I found out later, too late, that The Squad had changed in the previous few months. It had grown. The shit had started getting serious. Truth be, it might have changed anyway. They probably would eventually have grown up into a full working man gang given enough time. But the thing that catapulted them into the big leagues was just something you could call luck. Bad luck or good luck, it’s up to you how you see it. Whichever way you call it though, that luck was all linked in with these guys we came to know as the Olders.
Look this is a lot for anyone to get just looking from the outside. Gangs and shit aren’t like in the movies. They’re complicated and have rules that don’t make no sense to other people from other places. They have history. They don’t just come out of nowhere. Before a big gangster was a big gangster he was a baby gangster. And before he was that he was the next thing. It sounds obvious maybe to a person like me but maybe not to you. I grew up hearing about all this shit. It’s part of like my local knowledge. Everyone round my ends knows about this. But you probably ain’t from my yard so I need to try be clear about this because it matters, for later.
The Olders was like these old-time big drug dealers who got sent down in the eighties and nineties for ten, fifteen, even twenty years at a time. Proper big names who had been into all kinds of shit including guns and armed robberies.
Anyway these Olders started leaving jail at about this time. It was weird but they were like all coming out at about the same time or that’s how it seemed to us. Every day an old name would turn up on the vine. ‘Oh you heard about Caesar – he out now and looking for a crew.’ That kind of thing. And the one thing they all had in common apart from being Olders was that they wanted to get out there and start making some P. You know, ‘paper’. Money. But this time they didn’t want no risk if they could help it. But they were happy to pay some kids to take the risk for them and sell their drugs for them. On commission. This was where Jamil and his boys came in. This is how they begin to link in.

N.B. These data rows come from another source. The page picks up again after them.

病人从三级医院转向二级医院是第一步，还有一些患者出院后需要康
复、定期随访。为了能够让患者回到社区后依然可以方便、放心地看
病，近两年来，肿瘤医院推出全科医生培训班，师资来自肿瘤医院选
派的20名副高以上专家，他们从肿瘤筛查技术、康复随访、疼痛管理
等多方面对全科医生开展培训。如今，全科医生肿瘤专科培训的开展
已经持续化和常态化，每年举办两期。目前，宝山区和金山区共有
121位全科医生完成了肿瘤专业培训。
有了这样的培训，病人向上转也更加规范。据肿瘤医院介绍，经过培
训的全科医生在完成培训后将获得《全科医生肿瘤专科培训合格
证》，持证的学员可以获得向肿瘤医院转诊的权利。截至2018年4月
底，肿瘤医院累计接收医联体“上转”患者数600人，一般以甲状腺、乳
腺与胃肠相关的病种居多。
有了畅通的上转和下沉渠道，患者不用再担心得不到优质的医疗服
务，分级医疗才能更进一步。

It became kind of a well-known thing that JC had hooked up with some of these Olders. It wasn’t just that his crew became known for it. Really and truly it was
So once he’d got in with one of these Olders, JC turned from a kid who was just interested in pushing other kids around to something like a businessman. Before you knew it he was everywhere. He pushed the stuff wherever he could and nothing and no one was off-limits, not even school kids.
But it was more than that. JC, Jamil, was dangerous, anybody with a mind could see that. Because he was organized. His best idea, and the idea that earned him big money and big respect, was that he was modern and systematic. If there was a lull in one area, he would take his rocks and sell them in some other area. He would go online, find all the schools and colleges in a five-mile radius and hit them all one by one. He would do the schools first for new customers, then the colleges, then a bit later on in the day he would knock on the pubs and late, late at night he would do the clubs. When it was quieter, like early and mid-week when the clubbing crowd was light, he got himself known amongst the crack houses and started dealing there. He had crack dens on his books all over town, you know, places where people could do their drugs without being bothered by no one; places where there was a load of customers all together all wanting the same thing. A crack den is some nasty shit you get me. But it meant that before long he got to know the small-time dealers and the prostitutes who hung out there.
The whores were excellent business for him. He used the same tactics that the Olders used with him. He gave the girls a free rock for every twenty they took and they loved it. The girls sometimes had punters who wanted action and wanted it while they were getting high. The girls got to double their profits and he got to shift even more gear. The boy was methodical I give him that. There was even a rumour that he had a spreadsheet on his phone. His dealer list was electronic. That was a first for street dealers. Most of them just had scraps of paper with numbers on. Jamil had encrypted lists. The boy was new generation, you get me?